Swasembada Energi Butuh Kerjasama Bagian Hulu serta Hilir

JAKARTA – Kepala Grup Engineering dan juga Teknologi PGN , Suseno menyampaikan, pentingnya kolaborasi antara sektor hulu dan juga hilir di menjamin ketersediaan serta keberlanjutan energi gas bumi untuk Indonesia. Dia menekankan, peran PGN sebagai penyedia energi gas bumi yang bersih untuk berbagai sektor industri, yang pada gilirannya akan membantu pertumbuhan dunia usaha nasional.
“Peran PGN adalah menyediakan energi gas bumi yang tersebut bersih untuk material bakar juga material baku, di rangka menunjang pertumbuhan industri-industri domestik,” ucapannya pada “EITS Discussion Series 2025: Memacu Infrastruktur Gas Menuju Swasembada Energi ‘ dalam Jakarta, Rabu (26/2/2025).
Pentingnya konstruksi infrastruktur gas bumi, sambung Suseno, seperti terminal LNG juga jaringan pipa gas yang dimaksud sekarang telah lama mencapai lebih tinggi dari 33.000 km di area seluruh Indonesia. PGN terus berupaya untuk menguatkan kapasitas infrastruktur yang disebutkan untuk menghadapi tantangan pasokan gas yang digunakan mungkin saja terjadi dalam masa depan.

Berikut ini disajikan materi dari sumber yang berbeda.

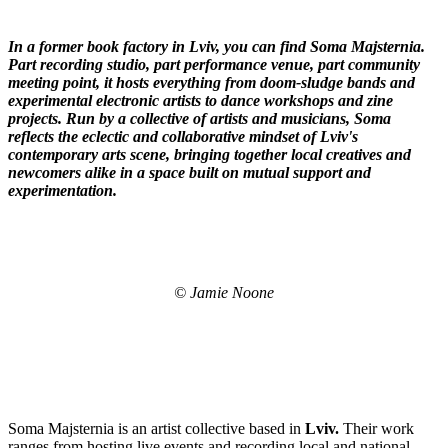
In a former book factory in Lviv, you can find Soma
Majsternia
.
Part recording studio, part performance venue, part community
meeting point, it hosts everything from doom-sludge bands and
experimental electronic artists to dance workshops and zine
projects. Run by a collective of artists and musicians, Soma
reflects the eclectic and collaborative mindset of Lviv's
contemporary arts scene, bringing together local creatives and
newcomers alike in a space built on mutual support and
experimentation.
© Jamie Noone
Soma Majsternia is an artist collective based in
Lviv.
Their work
ranges from hosting live events and recording local and national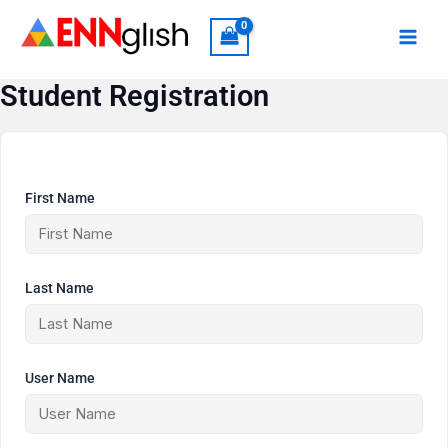
Skip
to
content
Student Registration
First Name
Last Name
User Name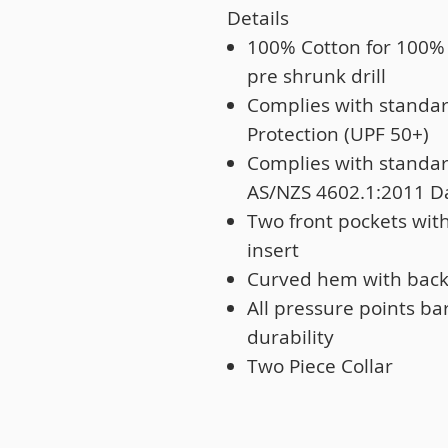
Details
100% Cotton for 100%
pre shrunk drill
Complies with standa
Protection (UPF 50+)
Complies with standa
AS/NZS 4602.1:2011 D
Two front pockets wit
insert
Curved hem with back t
All pressure points ba
durability
Two Piece Collar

Menurut dia, penyelenggaraan jaringan gas juga terminal LNG sangat penting untuk memverifikasi pasokan energi yang tersebut cukup, khususnya dalam wilayah yang masih kekurangan akses terhadap jaringan gas. Hal ini juga berkaitan dengan upaya PGN untuk mengintegrasikan komoditas energi dengan berbagai sektor, di rangka meningkatkan efisiensi biaya.
“Infrastruktur gas yang kita bangun ini, termasuk terminal LNG, merupakan salah satu kunci untuk membantu swasembada energi lalu mempercepat pembangunan ekonomi,” tambah Suseno.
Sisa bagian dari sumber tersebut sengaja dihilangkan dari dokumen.